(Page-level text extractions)
===============

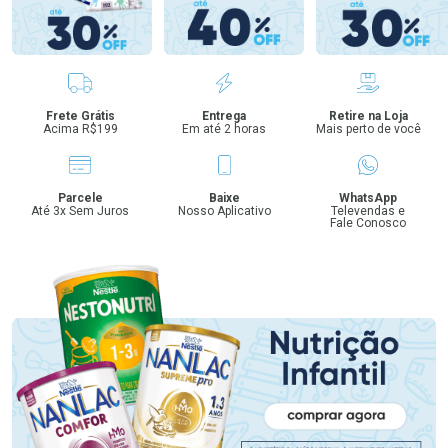
Benefícios
Frete Grátis
Entrega
Retire na Loja
Acima R$199
Em até 2 horas
Mais perto de você
Parcele
Baixe
WhatsApp
Até 3x Sem Juros
Nosso Aplicativo
Televendas e
Fale Conosco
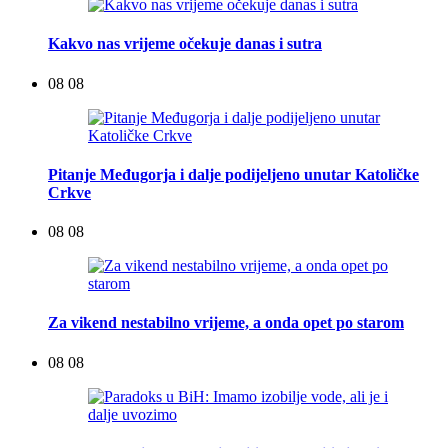
Kakvo nas vrijeme očekuje danas i sutra
08 08
Pitanje Međugorja i dalje podijeljeno unutar Katoličke
Crkve
08 08
Za vikend nestabilno vrijeme, a onda opet po starom
08 08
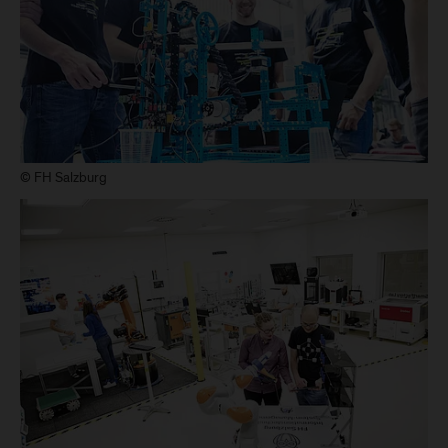
© FH Salzburg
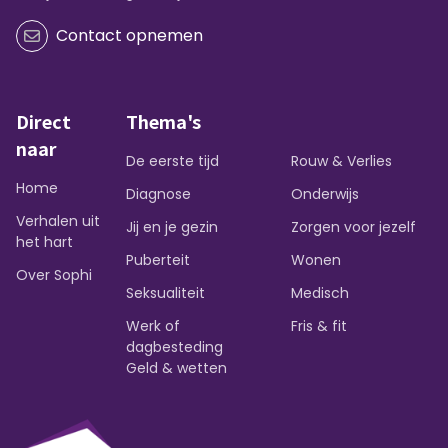
Contact opnemen
Direct
Thema's
naar
De eerste tijd
Rouw & Verlies
Home
Diagnose
Onderwijs
Verhalen uit
Jij en je gezin
Zorgen voor jezelf
het hart
Puberteit
Wonen
Over Sophi
Seksualiteit
Medisch
Werk of
Fris & fit
dagbesteding
Geld & wetten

===============

-- REQUIREMENT --
Working through the records above, copy each line in which "vrijeme" is found.

-- SOLUTION TO THE PROBLEM --
Kakvo nas vrijeme očekuje danas i sutra
Za vikend nestabilno vrijeme, a onda opet po starom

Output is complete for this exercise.